# Need help creating a mulch bed



## kekoa (Aug 23, 2005)

I'm in the process of extending my existing mulch/flower bed out from my house. I don't want to use anything as the border so I would like to just trench around the edging to keep it nice and tight. The problem I'm having is that there is a near by (huge) tree that some of the roots are above ground heading right into my future mulch/flower bed. How should I go about trenching around the mulch bed when there are all these thick roots everywhere? When I say trenching, I mean basically digging a moat around the area so it seperates the mulch from the grass. I'm open to anything. thanks!


----------



## Kevin (Sep 22, 2005)

Maybe just run your trench line up to the root, and continue on the imaginary line on the other side of the root, repeat.... ?
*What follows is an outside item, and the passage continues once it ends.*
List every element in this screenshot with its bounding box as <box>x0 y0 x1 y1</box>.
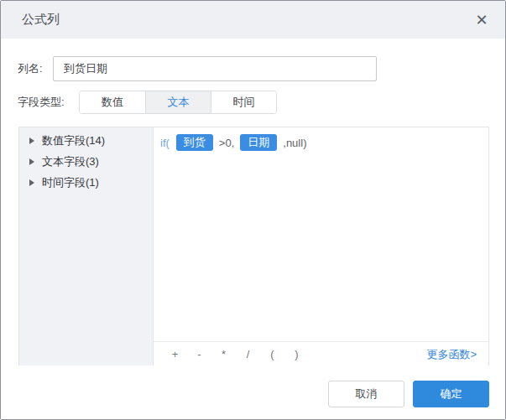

Or you could cut the tree down, and have the stump/roots removed....

 

-Kev


----------



## kekoa (Aug 23, 2005)

Actually I had a irrigation system put in so they ended up cutting the roots along the bed anyway as they ran the PVC. I then just used a mattock to pull up the roots that were exposed. It was a ton of work but I'm done and vow to never lift a mattock again. (I say that now but I forsee my wife asking me to transplant my azaleas next spring)

Thanks for the recommendations Kevin!


----------